Stored entries
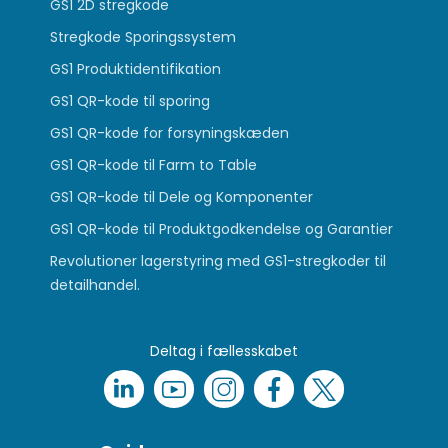
GS1 2D stregkode
Stregkode Sporingssystem
GS1 Produktidentifikation
GS1 QR-kode til sporing
GS1 QR-kode for forsyningskæden
GS1 QR-kode til Farm to Table
GS1 QR-kode til Dele og Komponenter
GS1 QR-kode til Produktgodkendelse og Garantier
Revolutioner lagerstyring med GS1-stregkoder til
detailhandel.
Deltag i fællesskabet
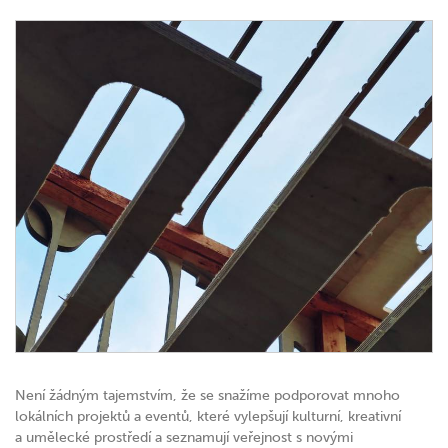
Není žádným tajemstvím, že se snažíme podporovat mnoho
lokálních projektů a eventů, které vylepšují kulturní, kreativní
a umělecké prostředí a seznamují veřejnost s novými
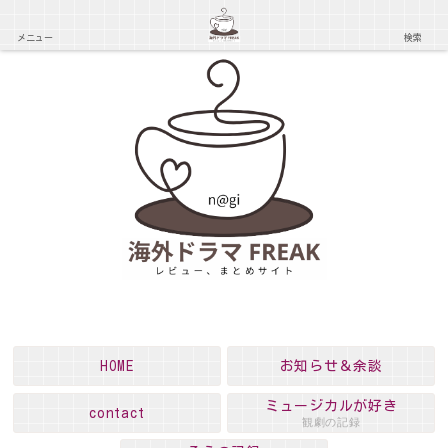
メニュー
検索
HOME
お知らせ＆余談
ミュージカルが好き
contact
観劇の記録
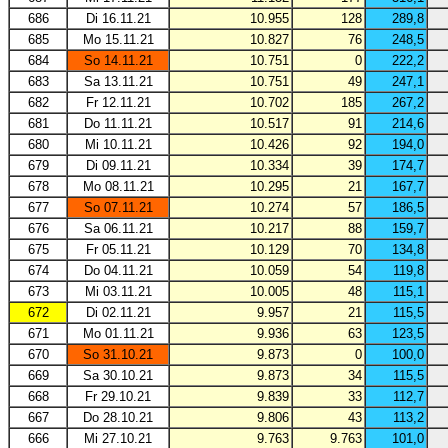
686
Di 16.11.21
10.955
128
289,8
685
Mo 15.11.21
10.827
76
248,5
684
So 14.11.21
10.751
0
222,2
683
Sa 13.11.21
10.751
49
247,1
682
Fr 12.11.21
10.702
185
267,2
681
Do 11.11.21
10.517
91
214,6
680
Mi 10.11.21
10.426
92
194,0
679
Di 09.11.21
10.334
39
174,7
678
Mo 08.11.21
10.295
21
167,7
677
So 07.11.21
10.274
57
186,5
676
Sa 06.11.21
10.217
88
159,7
675
Fr 05.11.21
10.129
70
134,8
674
Do 04.11.21
10.059
54
119,8
673
Mi 03.11.21
10.005
48
115,1
672
Di 02.11.21
9.957
21
115,5
671
Mo 01.11.21
9.936
63
123,5
670
So 31.10.21
9.873
0
100,0
669
Sa 30.10.21
9.873
34
115,5
668
Fr 29.10.21
9.839
33
112,7
667
Do 28.10.21
9.806
43
113,2
666
Mi 27.10.21
9.763
9.763
101,0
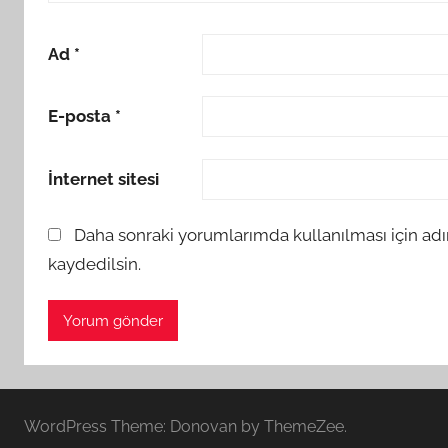
Ad
*
E-posta
*
İnternet sitesi
Daha sonraki yorumlarımda kullanılması için adı
kaydedilsin.
WordPress Theme: Donovan by ThemeZee.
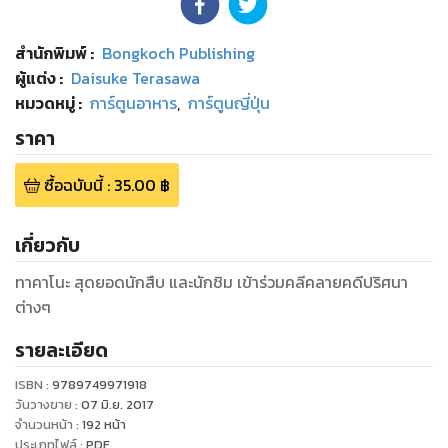
สำนักพิมพ์
:
Bongkoch Publishing
ผู้แต่ง :
Daisuke Terasawa
หมวดหมู่
:
การ์ตูนอาหาร
,
การ์ตูนญี่ปุ่น
ราคา
ซื้อฉบับนี้
:
35.00
฿
เกี่ยวกับ
ทาคาโนะ สุดยอดนักสืบ และนักชิม เข้าร่วมคลีคลายคดีปริศนา
ต่างๆ
รายละเอียด
ISBN :
9789749971918
วันวางขาย
:
07 มิ.ย. 2017
จำนวนหน้า
:
192
หน้า
ประเภทไฟล์
:
PDF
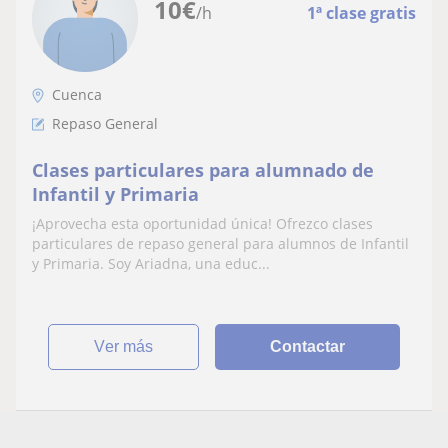
10
€
/h
1ª clase gratis
Cuenca
Repaso General
Clases particulares para alumnado de
Infantil y Primaria
¡Aprovecha esta oportunidad única! Ofrezco clases
particulares de repaso general para alumnos de Infantil
y Primaria. Soy Ariadna, una educ...
ver más
Contactar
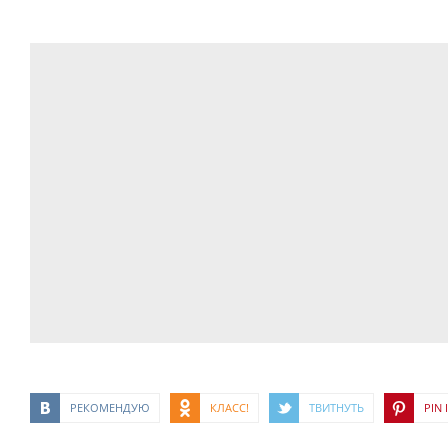
РЕКОМЕНДУЮ
КЛАСС!
ТВИТНУТЬ
PIN I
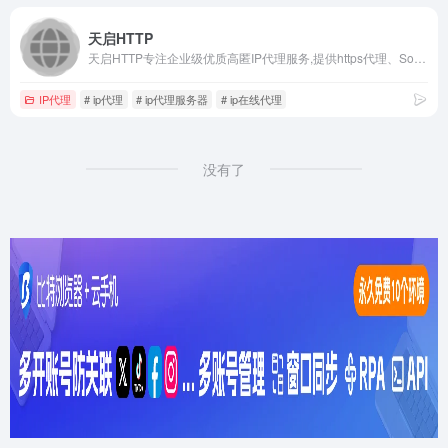
天启HTTP
天启HTTP专注企业级优质高匿IP代理服务,提供https代理、Socks5代理、动静态代理、爬虫代理等国内外IP代理服务器,在线网页或软件app代理IP方便快捷,可定制HTTP代理IP池,已为数万用户提供私人代理IP定制,助力大数据云时代。
IP代理
# ip代理
# ip代理服务器
# ip在线代理
没有了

_Problem_:
All of the records need to be restated word for word, but not the pictures.

_Answer for this exercise_:
GS1 2D stregkode
Stregkode Sporingssystem
GS1 Produktidentifikation
GS1 QR-kode til sporing
GS1 QR-kode for forsyningskæden
GS1 QR-kode til Farm to Table
GS1 QR-kode til Dele og Komponenter
GS1 QR-kode til Produktgodkendelse og Garantier
Revolutioner lagerstyring med GS1-stregkoder til
detailhandel.
Deltag i fællesskabet
Není žádným tajemstvím, že se snažíme podporovat mnoho
lokálních projektů a eventů, které vylepšují kulturní, kreativní
a umělecké prostředí a seznamují veřejnost s novými
メニュー
検索
HOME
お知らせ＆余談
ミュージカルが好き
contact
観劇の記録
686
Di 16.11.21
10.955
128
289,8
685
Mo 15.11.21
10.827
76
248,5
684
So 14.11.21
10.751
0
222,2
683
Sa 13.11.21
10.751
49
247,1
682
Fr 12.11.21
10.702
185
267,2
681
Do 11.11.21
10.517
91
214,6
680
Mi 10.11.21
10.426
92
194,0
679
Di 09.11.21
10.334
39
174,7
678
Mo 08.11.21
10.295
21
167,7
677
So 07.11.21
10.274
57
186,5
676
Sa 06.11.21
10.217
88
159,7
675
Fr 05.11.21
10.129
70
134,8
674
Do 04.11.21
10.059
54
119,8
673
Mi 03.11.21
10.005
48
115,1
672
Di 02.11.21
9.957
21
115,5
671
Mo 01.11.21
9.936
63
123,5
670
So 31.10.21
9.873
0
100,0
669
Sa 30.10.21
9.873
34
115,5
668
Fr 29.10.21
9.839
33
112,7
667
Do 28.10.21
9.806
43
113,2
666
Mi 27.10.21
9.763
9.763
101,0
Ad
*
E-posta
*
İnternet sitesi
Daha sonraki yorumlarımda kullanılması için adı
kaydedilsin.
WordPress Theme: Donovan by ThemeZee.
สำนักพิมพ์
:
Bongkoch Publishing
ผู้แต่ง :
Daisuke Terasawa
หมวดหมู่
:
การ์ตูนอาหาร
,
การ์ตูนญี่ปุ่น
ราคา
ซื้อฉบับนี้
:
35.00
฿
เกี่ยวกับ
ทาคาโนะ สุดยอดนักสืบ และนักชิม เข้าร่วมคลีคลายคดีปริศนา
ต่างๆ
รายละเอียด
ISBN :
9789749971918
วันวางขาย
:
07 มิ.ย. 2017
จำนวนหน้า
:
192
หน้า
ประเภทไฟล์
:
PDF
10
€
/h
1ª clase gratis
Cuenca
Repaso General
Clases particulares para alumnado de
Infantil y Primaria
¡Aprovecha esta oportunidad única! Ofrezco clases
particulares de repaso general para alumnos de Infantil
y Primaria. Soy Ariadna, una educ...
ver más
Contactar
РЕКОМЕНДУЮ
КЛАСС!
ТВИТНУТЬ
PIN I
天启HTTP
天启HTTP专注企业级优质高匿IP代理服务,提供https代理、Socks5代理、动静态代理、爬虫代理等国内外IP代理服务器,在线网页或软件app代理IP方便快捷,可定制HTTP代理IP池,已为数万用户提供私人代理IP定制,助力大数据云时代。
IP代理
# ip代理
# ip代理服务器
# ip在线代理
没有了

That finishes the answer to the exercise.